Hi, I was reading differents topics about drop space in output, now i want to train a model without a language model.
There’s no way to do it without modifying the code. You can replace the
decode_with_lm call with
tf.nn.ctc_beam_search_decoder and then WER reports won’t use the language model when decoding.
Did I get it right that the LM is only used for decoding after the training? Because when I included my own lm and had a typo in the path to the lm.binary file it finished training (all epochs) and I got the error afterwards. I thought the lm is also included in training somehow. That was wrong?
That is correct, the LM is only used for the test epoch, it does not influence training.
I can’t find the
decode_with_lm call --> is there an easy way for the newest version 0.5.0 as well not using the language model?
If you don’t specify the language model arguments on the command-line it won’t use the language model.
Actually, it’ll just use the default one in data/lm. I think we don’t have an easy way to disable that, you have to comment out the loading of the Scorer in evaluate.py.
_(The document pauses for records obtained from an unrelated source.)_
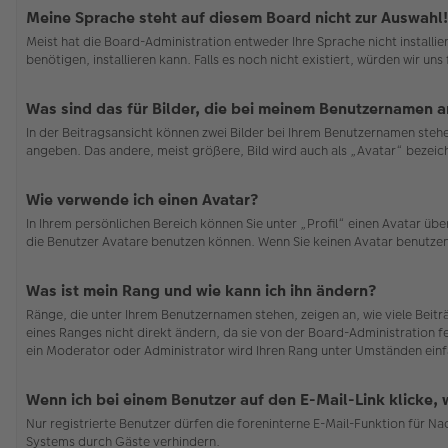
Meine Sprache steht auf diesem Board nicht zur Auswahl!
Meist hat die Board-Administration entweder Ihre Sprache nicht installi
benötigen, installieren kann. Falls es noch nicht existiert, würden wir 
Was sind das für Bilder, die bei meinem Benutzernamen 
In der Beitragsansicht können zwei Bilder bei Ihrem Benutzernamen stehen
angeben. Das andere, meist größere, Bild wird auch als „Avatar“ bezeichn
Wie verwende ich einen Avatar?
In Ihrem persönlichen Bereich können Sie unter „Profil“ einen Avatar ü
die Benutzer Avatare benutzen können. Wenn Sie keinen Avatar benutzen 
Was ist mein Rang und wie kann ich ihn ändern?
Ränge, die unter Ihrem Benutzernamen stehen, zeigen an, wie viele Beit
eines Ranges nicht direkt ändern, da sie von der Board-Administration f
ein Moderator oder Administrator wird Ihren Rang unter Umständen einf
Wenn ich bei einem Benutzer auf den E-Mail-Link klicke,
Nur registrierte Benutzer dürfen die foreninterne E-Mail-Funktion für N
Systems durch Gäste verhindern.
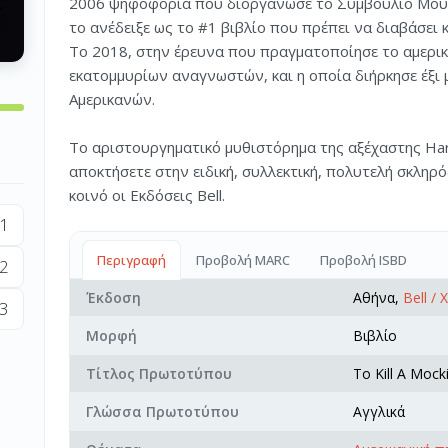
2006 ψηφοφορία που διοργάνωσε το Συμβούλιο Μουσ
το ανέδειξε ως το #1 βιβλίο που πρέπει να διαβάσει 
Το 2018, στην έρευνα που πραγματοποίησε το αμερικ
εκατομμυρίων αναγνωστών, και η οποία διήρκησε έξι 
Αμερικανών.
Tο αριστουργηματικό μυθιστόρημα της αξέχαστης Har
αποκτήσετε στην ειδική, συλλεκτική, πολυτελή σκληρ
κοινό οι Εκδόσεις Bell.
1
Περιγραφή
Προβολή MARC
Προβολή ISBD
2
Έκδοση
Αθήνα,
Bell /
3
Μορφή
Βιβλίο
Τίτλος Πρωτοτύπου
To Kill A Mock
Γλώσσα Πρωτοτύπου
Αγγλικά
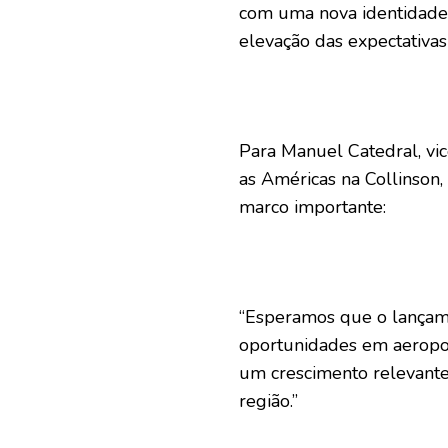
com uma nova identidade 
elevação das expectativas
Para Manuel Catedral, vi
as Américas na Collinson
marco importante:
“Esperamos que o lança
oportunidades em aeropor
um crescimento relevant
região.”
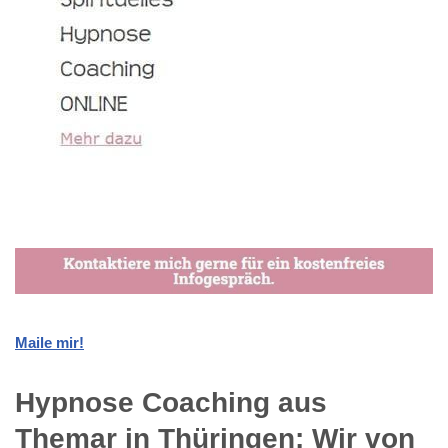
Maile mir!
Hypnose Coaching aus
Themar in Thüringen: Wir von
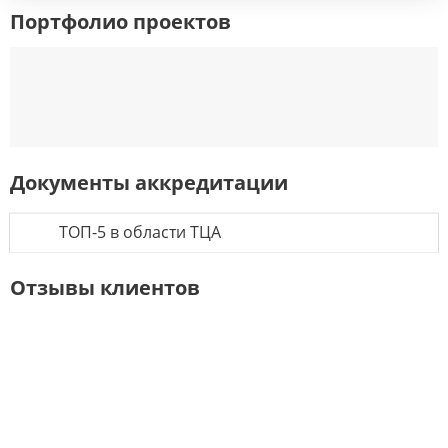
Портфолио проектов
Документы аккредитации
ТОП-5 в области ТЦА
Отзывы клиентов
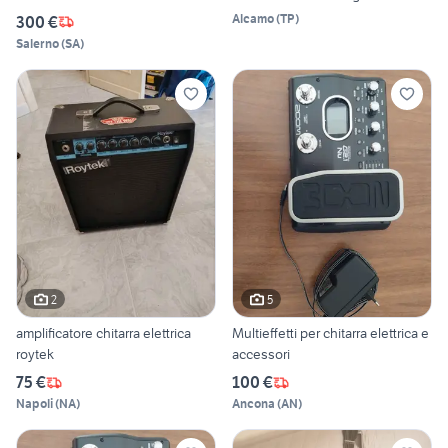
Alcamo
(
TP
)
300 €
Salerno
(
SA
)
2
5
amplificatore chitarra elettrica
Multieffetti per chitarra elettrica e
roytek
accessori
75 €
100 €
Napoli
(
NA
)
Ancona
(
AN
)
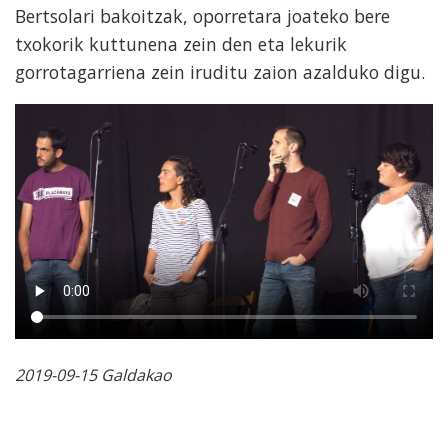
Bertsolari bakoitzak, oporretara joateko bere
txokorik kuttunena zein den eta lekurik
gorrotagarriena zein iruditu zaion azalduko digu.
2019-09-15 Galdakao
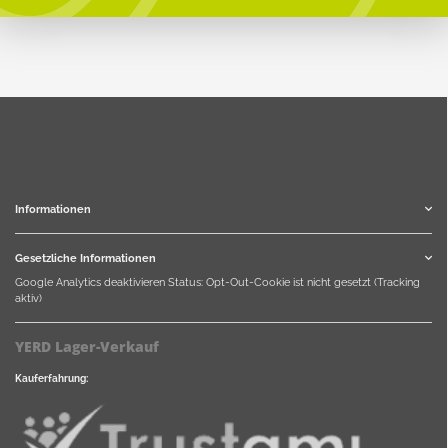
Informationen
Gesetzliche Informationen
Google Analytics deaktivieren
Status: Opt-Out-Cookie ist nicht gesetzt (Tracking
aktiv)
YERD Lager-Verkauf
Kauferfahrung:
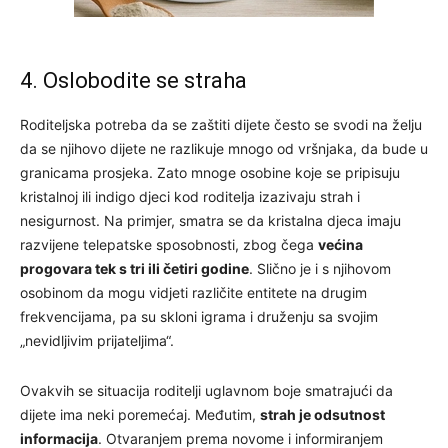
4. Oslobodite se straha
Roditeljska potreba da se zaštiti dijete često se svodi na želju
da se njihovo dijete ne razlikuje mnogo od vršnjaka, da bude u
granicama prosjeka. Zato mnoge osobine koje se pripisuju
kristalnoj ili indigo djeci kod roditelja izazivaju strah i
nesigurnost. Na primjer, smatra se da kristalna djeca imaju
razvijene telepatske sposobnosti, zbog čega
većina
progovara tek s tri ili četiri godine
. Slično je i s njihovom
osobinom da mogu vidjeti različite entitete na drugim
frekvencijama, pa su skloni igrama i druženju sa svojim
„nevidljivim prijateljima“.
Ovakvih se situacija roditelji uglavnom boje smatrajući da
dijete ima neki poremećaj. Međutim,
strah je odsutnost
informacija
. Otvaranjem prema novome i informiranjem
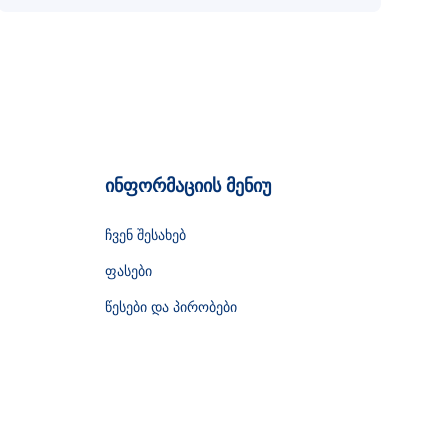
ინფორმაციის მენიუ
ჩვენ შესახებ
ფასები
წესები და პირობები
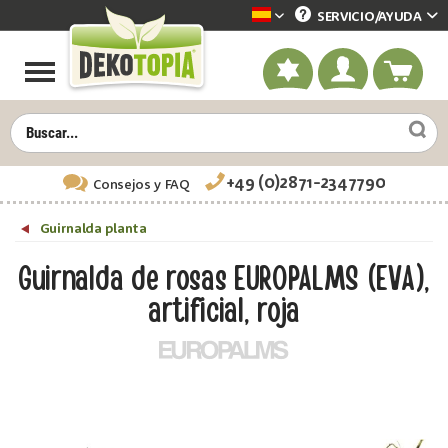
SERVICIO/
AYUDA
Dekotopia spanisch
+49 (0)2871-2347790
Consejos
y FAQ
Guirnalda planta
Guirnalda de rosas EUROPALMS (EVA),
artificial, roja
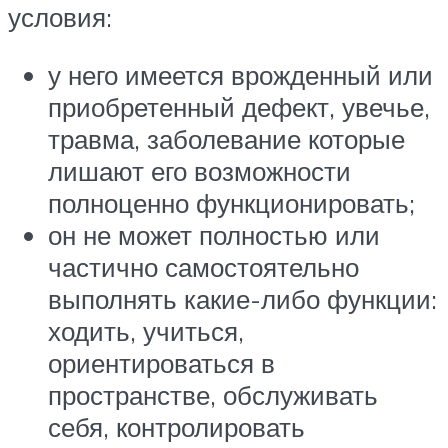
условия:
у него имеется врожденный или
приобретенный дефект, увечье,
травма, заболевание которые
лишают его возможности
полноценно функционировать;
он не может полностью или
частично самостоятельно
выполнять какие-либо функции:
ходить, учиться,
ориентироваться в
пространстве, обслуживать
себя, контролировать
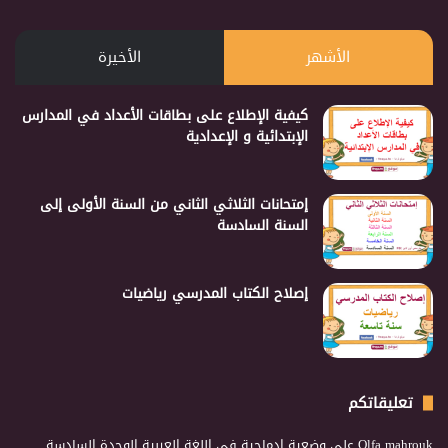
الأشهر
الأخيرة
كيفية الإطلاع على بطاقات الأعداد في المدارس
الإبتدائية و الإعدادية
إمتحانات الثلاثي الثاني من السنة الأولى إلى
السنة السادسة
إصلاح الكتاب المدرسي رياضيات
تعليقاتكم
Olfa mahrouk
على
وضعية إدماجية في اللغة العربية الوحدة السادسة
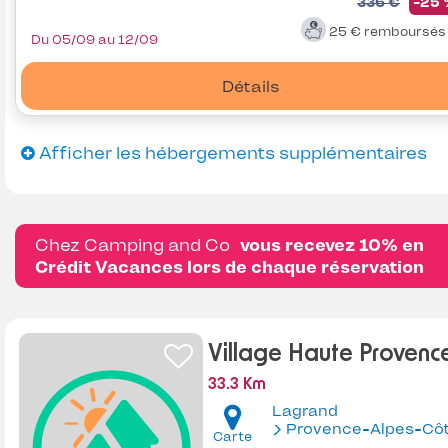
336 €
-25
25 €
remboursé
Du 05/09 au 12/09
Détails
Afficher les hébergements supplémentaires
Chez Camping and Co
vous recevez 10% en
Crédit Vacances lors de chaque réservation
Village Haute Provenc
33.3 Km
Lagrand
Provence-Alpes-Côte d'Az
Carte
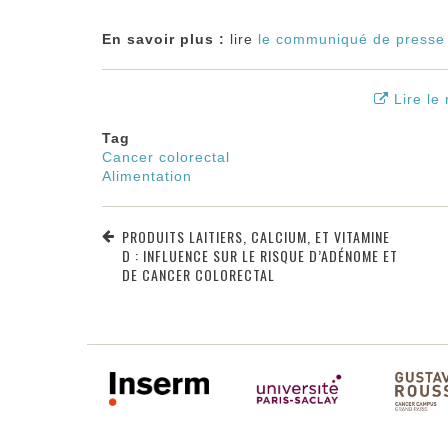
En savoir plus :
lire
le communiqué de presse
Lire le
Tag
Cancer colorectal
Alimentation
PRODUITS LAITIERS, CALCIUM, ET VITAMINE
D : INFLUENCE SUR LE RISQUE D’ADÉNOME ET
DE CANCER COLORECTAL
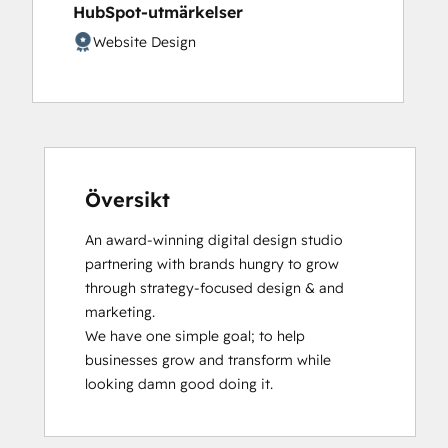
HubSpot-utmärkelser
Software
HubSpot Marketing Hub Software
Website Design
Certification
HubSpot Sales Hub Software
Certification
HubSpot Solutions Partner
Objectives-Based Onboarding
Platform Consulting
Översikt
Service Hub Software
An award-winning digital design studio 
partnering with brands hungry to grow 
through strategy-focused design & and 
marketing.

We have one simple goal; to help 
businesses grow and transform while 
looking damn good doing it.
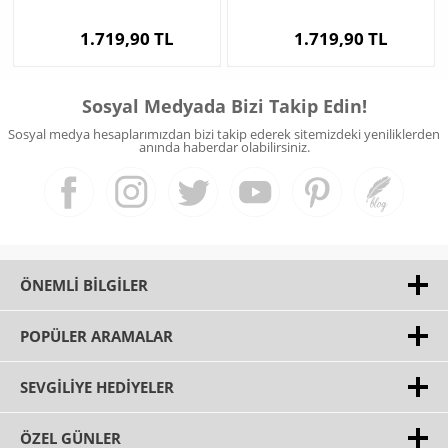
1.719,90 TL
1.719,90 TL
Sosyal Medyada Bizi Takip Edin!
Sosyal medya hesaplarımızdan bizi takip ederek sitemizdeki yeniliklerden
anında haberdar olabilirsiniz.
ÖNEMLI BILGILER
POPÜLER ARAMALAR
SEVGILIYE HEDIYELER
ÖZEL GÜNLER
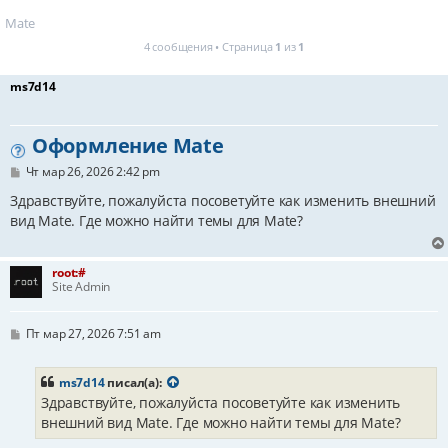
Mate
4 сообщения • Страница
1
из
1
ms7d14
Оформление Mate
С
Чт мар 26, 2026 2:42 pm
о
о
Здравствуйте, пожалуйста посоветуйте как изменить внешний
б
вид Mate. Где можно найти темы для Mate?
щ
е
н
и
root:#
е
Site Admin
С
Пт мар 27, 2026 7:51 am
о
о
б
ms7d14
писал(а):
щ
Здравствуйте, пожалуйста посоветуйте как изменить
е
н
внешний вид Mate. Где можно найти темы для Mate?
и
е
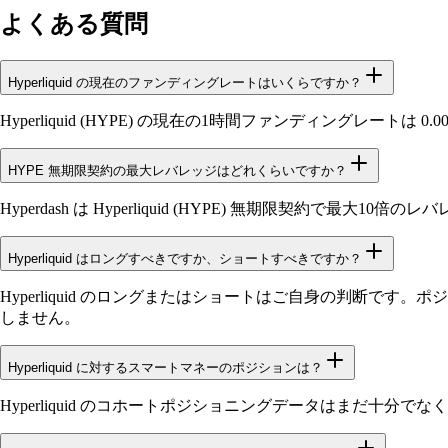
よくある質問
Hyperliquid の現在のファンディングレートはいくらですか？
Hyperliquid (HYPE) の現在の1時間ファンディングレー
HYPE 無期限契約の最大レバレッジはどれくらいですか？
Hyperdash は Hyperliquid (HYPE) 無期限契約で最大1
Hyperliquid はロングすべきですか、ショートすべきですか？
Hyperliquid のロングまたはショートはご自身の判断です
しません。
Hyperliquid に対するスマートマネーのポジションは？
Hyperliquid のコホートポジショニングデータはまだ十分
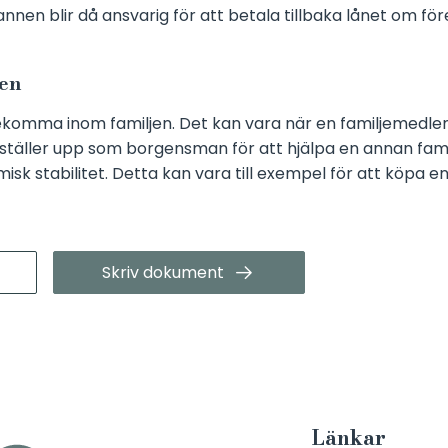
nen blir då ansvarig för att betala tillbaka lånet om fö
den
komma inom familjen. Det kan vara när en familjemedlem
, ställer upp som borgensman för att hjälpa en annan fam
isk stabilitet. Detta kan vara till exempel för att köpa en
Skriv dokument
Länkar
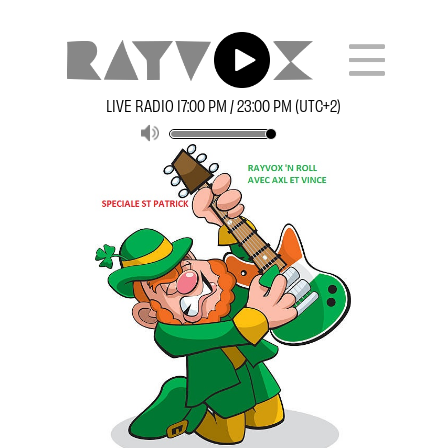
LIVE RADIO 17:00 PM / 23:00 PM (UTC+2)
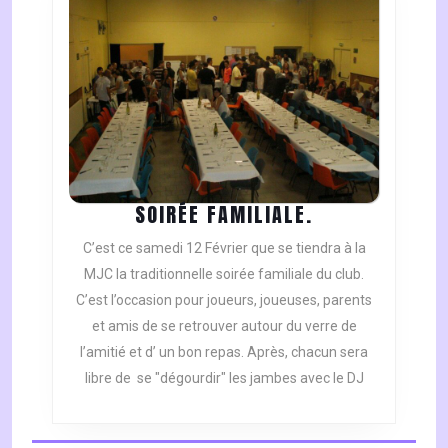
SOIRÉE
SOIRÉE FAMILIALE.
FAMILIALE.
C’est ce samedi 12 Février que se tiendra à la
MJC la traditionnelle soirée familiale du club.
C’est l’occasion pour joueurs, joueuses, parents
et amis de se retrouver autour du verre de
l’amitié et d’ un bon repas. Après, chacun sera
libre de se "dégourdir" les jambes avec le DJ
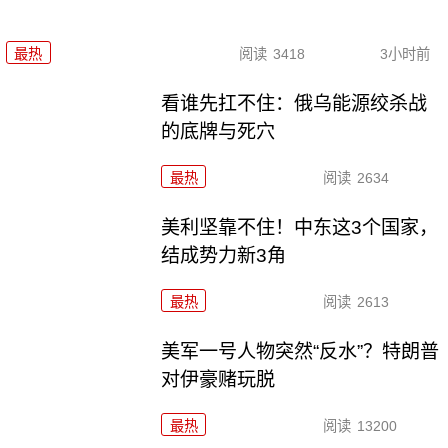
最热
阅读
3418
3小时前
看谁先扛不住：俄乌能源绞杀战
的底牌与死穴
最热
阅读
2634
美利坚靠不住！中东这3个国家，
结成势力新3角
最热
阅读
2613
美军一号人物突然“反水”？特朗普
对伊豪赌玩脱
最热
阅读
13200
Won’t setting lm_alpha and lm_beta to 0 ignore the LM? @lissyx suggested this would work.
Are you sure?
I trained a non-English model, and tested it without passing lm parameters, and it gives output of my language without any problem. I think this for sure means the language model is disabled because otherwise non-English alphabets/words should be removed from the results. right?
try to remove/rename data/lm folder and test, please!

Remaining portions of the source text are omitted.